We believe in the power of partnerships and the interdependencies and synergies that make “the whole greater than the sum of its parts.”

And that’s why I’m thrilled that earlier today, Interos announced new strategic partnerships with Accenture Ventures’ Project Spotlight program and Coupa Ventures, the world’s leading technology platform for managing business transactions across procurement, payments, and supply chain.

These two agenda-setting companies have joined our $100 million Series-C funding round as we continue to grow our Operational Resilience Cloud, which combines the power of our proprietary AI algorithm with the world’s largest repository of supplier-relationship data. As we develop these technologies, we increasingly empower businesses to handle enterprise risk management and business continuity. This includes monitoring supplier compliance for labor, financial, and environmental regulations, pending natural disaster issues, trade disputes, and potential geopolitical conflicts, among others.

Accenture and Coupa join an already-robust group of investors and partners at Interos, including Kleiner Perkins, Venrock, and NightDragon, who led our Series C funding round. They also join a host of other industry partners that provide the resources and capabilities that have enabled us to become first-to-market in the burgeoning operational resilience industry.

The Power of Partnership 

Like all businesses, the strength of Interos comes from our partnerships and the increased combined value we can bring customers in the supply chain risk management market.
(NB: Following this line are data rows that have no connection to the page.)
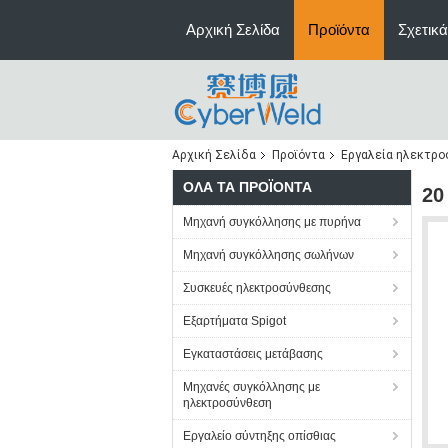
Αρχική Σελίδα
Προϊόντα
Σχετικά
Αρχική Σελίδα
Προϊόντα
Εργαλεία ηλεκτρ
ΌΛΑ ΤΑ ΠΡΟΪΌΝΤΑ
20
Μηχανή συγκόλλησης με πυρήνα
Μηχανή συγκόλλησης σωλήνων
Συσκευές ηλεκτροσύνθεσης
Εξαρτήματα Spigot
Εγκαταστάσεις μετάβασης
Μηχανές συγκόλλησης με
ηλεκτροσύνθεση
Εργαλείο σύντηξης οπίσθιας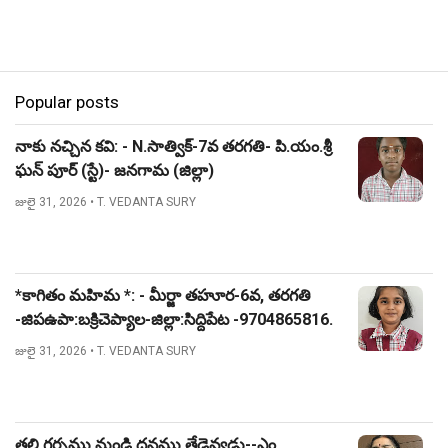
Popular posts
నాకు నచ్చిన కవి: - N.సాత్విక్-7వ తరగతి- పి.యం.శ్రీ
ఘన్ పూర్ (స్టే)- జనగామ (జిల్లా)
జులై 31, 2026
• T. VEDANTA SURY
*కాగితం మహిమ *: - మీర్జా తహూర-6వ, తరగతి
-జిపఉపా:బక్రిచెప్యాల-జిల్లా:సిద్దిపేట -9704865816.
జులై 31, 2026
• T. VEDANTA SURY
తల్లి గర్భము నుండి ధనము తేడెవ్వడు--ఎం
It’s truly a case of “1+1+1=5”.

With Accenture onboarded as a partner, it provides us with extraordinary strategic counsel capabilities across the supply chain and operational resilience landscapes. At the same time, its customers now gain access to a real-time feed of supply chain risk and operational resilience information trusted by Accenture.

Coupa brings world-class transaction management capabilities which will help businesses further improve enterprise risk management and business continuity.

Both partners will also be integral in supporting new innovations. We will work closely with them to identify and bring to market new products and solutions that will further help our customers gain operational resilience and a stronger footing for continued growth.

I could not be more excited about this latest development. We’re bringing together partners who share similar cultures and values, bring to bear complementary capabilities, and are passionate about the power of global supply chain innovations in saving businesses and the planet in our rapidly approaching post-pandemic world.

These types of partnerships don’t happen overnight. It takes hard work, substantial due diligence, extended negotiations, clear, consistent, and authentic communication, and a candid assessment of each other’s strengths and weaknesses.

And, of course, it requires a healthy dose of self-awareness. All market-leading organizations understand when to buy, build, and partner. For instance, you can be the strongest product creator in your market and just not be equipped to handle the services side of things or vice-versa.

The Road Ahead for Enterprise Risk Management and Business Continuity

Our customers require the best tools possible as they confront the challenges of enterprise risk management and business continuity. As we continue to bring to market the world’s strongest supply-chain visibility and diagnostic platforms, we will continue to work with incredible partners that share our commitment of providing the highest levels of trust and transparency across all business relationships.

Accenture and Coupa fit that bill for us, and we do the same for them.

That’s the true power of partnership. And we can’t wait to get started providing even more value to our customers in the supply chain risk management market.